A avaliação é de que a “guerra” pode acabar enfraquecendo os próprios militares cotados, o que aumentaria as chances de a ala política emplacar um nome do seu agrado para compor a chapa com Bolsonaro.
Atualmente, disputam a vaga de candidato a vice-presidente de Bolsonaro no pleito deste ano os ministros-generais Braga Netto (Defesa) e Augusto Heleno (Gabinete de Segurança Institucional).
Segundo fontes do Palácio do Planalto, o atual ministro da Defesa é considerado o favorito pela perfil discreto e por ter mais apoio e influência dentro das três Forças Armadas do que Heleno.
Braga Netto conta com a torcida de outro colega ministro-geral: Luiz Eduardo Ramos, da Secretaria-Geral da Presidência. Ramos sonha em assumir o Ministério da Defesa, caso Braga Netto deixe o posto.

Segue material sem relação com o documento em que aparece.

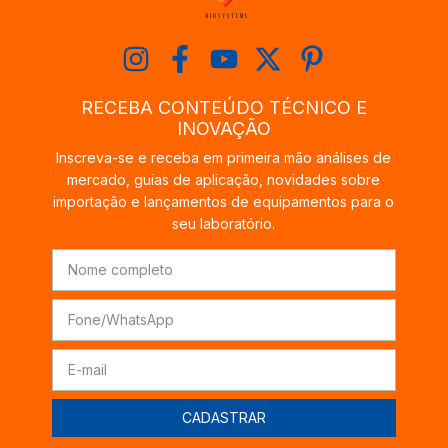
RECEBA CONTEÚDO TÉCNICO E
INOVAÇÃO
Inscreva-se e receba em primeira mão análises de
mercado, guias de aplicação, novidades sobre
importação e lançamentos de equipamentos para o
seu laboratório.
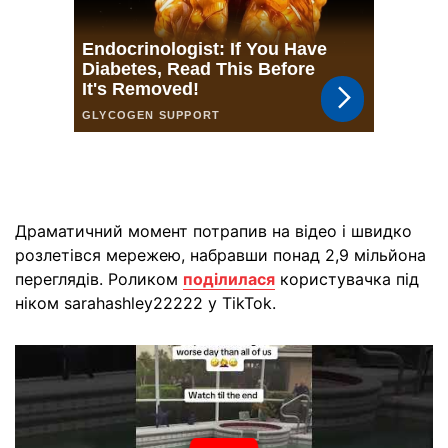
Драматичний момент потрапив на відео і швидко
розлетівся мережею, набравши понад 2,9 мільйона
переглядів. Роликом
поділилася
користувачка під
ніком sarahashley22222 у TikTok.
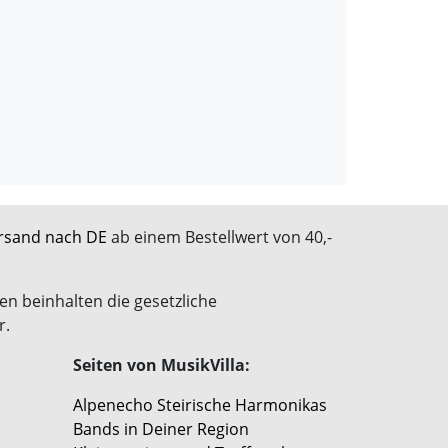
rsand nach DE
ab einem Bestellwert von 40,-
en beinhalten die gesetzliche
r.
Seiten von MusikVilla:
Alpenecho Steirische Harmonikas
Bands in Deiner Region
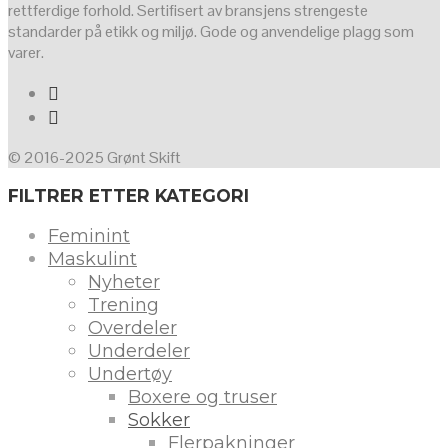
rettferdige forhold. Sertifisert av bransjens strengeste
standarder på etikk og miljø. Gode og anvendelige plagg som
varer.
© 2016-2025 Grønt Skift
FILTRER ETTER KATEGORI
Feminint
Maskulint
Nyheter
Trening
Overdeler
Underdeler
Undertøy
Boxere og truser
Sokker
Flerpakninger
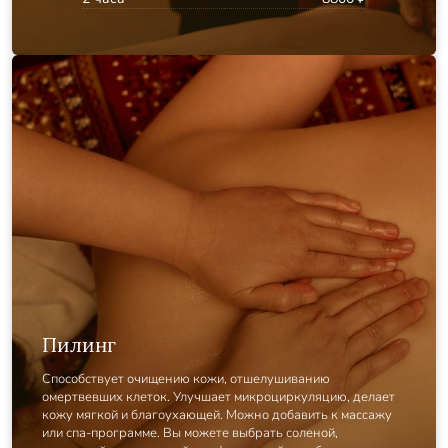
Пилинг
Способствует очищению кожи, отшелушиванию
омертвевших клеток. Улучшает микроциркуляцию, делает
кожу мягкой и благоухающей. Можно добавить к массажу
или спа-программе. Вы можете выбрать соленой,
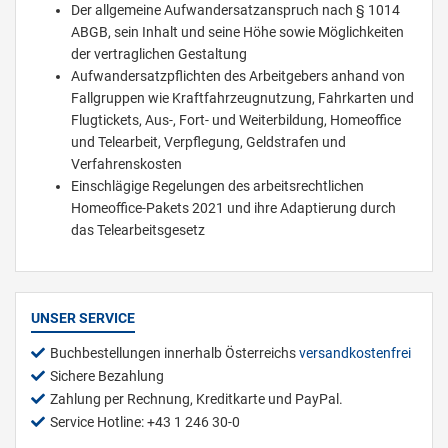
Der allgemeine Aufwandersatzanspruch nach § 1014
ABGB, sein Inhalt und seine Höhe sowie Möglichkeiten
der vertraglichen Gestaltung
Aufwandersatzpflichten des Arbeitgebers anhand von
Fallgruppen wie Kraftfahrzeugnutzung, Fahrkarten und
Flugtickets, Aus-, Fort- und Weiterbildung, Homeoffice
und Telearbeit, Verpflegung, Geldstrafen und
Verfahrenskosten
Einschlägige Regelungen des arbeitsrechtlichen
Homeoffice-Pakets 2021 und ihre Adaptierung durch
das Telearbeitsgesetz
UNSER SERVICE
Buchbestellungen innerhalb Österreichs
versandkostenfrei
Sichere Bezahlung
Zahlung per Rechnung, Kreditkarte und PayPal.
Service Hotline: +43 1 246 30-0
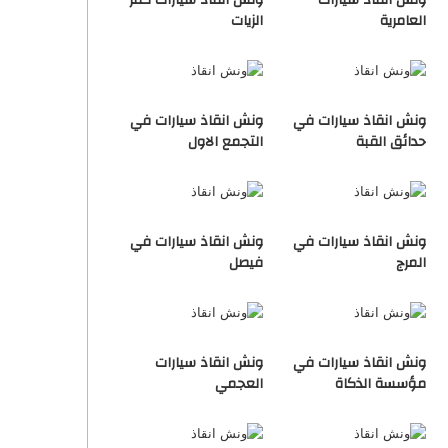
ونش انقاذ سيارات
ونش انقاذ سيارات كفر
العامرية
الزيات
ونش انقاذ سيارات في
ونش انقاذ سيارات في
حدائق القبة
التجمع الاول
ونش انقاذ سيارات في
ونش انقاذ سيارات في
المرج
فيصل
ونش انقاذ سيارات في
ونش انقاذ سيارات
مؤسسة الذكاة
العجمي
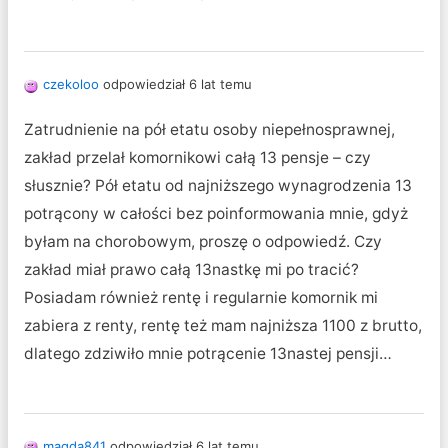
czekoloo
odpowiedział 6 lat temu
Zatrudnienie na pół etatu osoby niepełnosprawnej,
zakład przelał komornikowi całą 13 pensje – czy
słusznie? Pół etatu od najniższego wynagrodzenia 13
potrącony w całości bez poinformowania mnie, gdyż
byłam na chorobowym, proszę o odpowiedź. Czy
zakład miał prawo całą 13nastkę mi po tracić?
Posiadam również rentę i regularnie komornik mi
zabiera z renty, rentę też mam najniższa 1100 z brutto,
dlatego zdziwiło mnie potrącenie 13nastej pensji…
magda841
odpowiedział 6 lat temu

Já Heleno, como a coluna noticiou, se movimenta por meio de mobilização da base bolsonarista. O general já chegou, inclusive, a procurar uma sigla do Centrão para discutir sua filiação.
O atual chefe do GSI, no entanto, é um dos nomes que mais enfrenta resistência dos partidos desse bloco. Lideranças do Centrão nunca engoliram as críticas do general ao grupo nas eleições de 2018.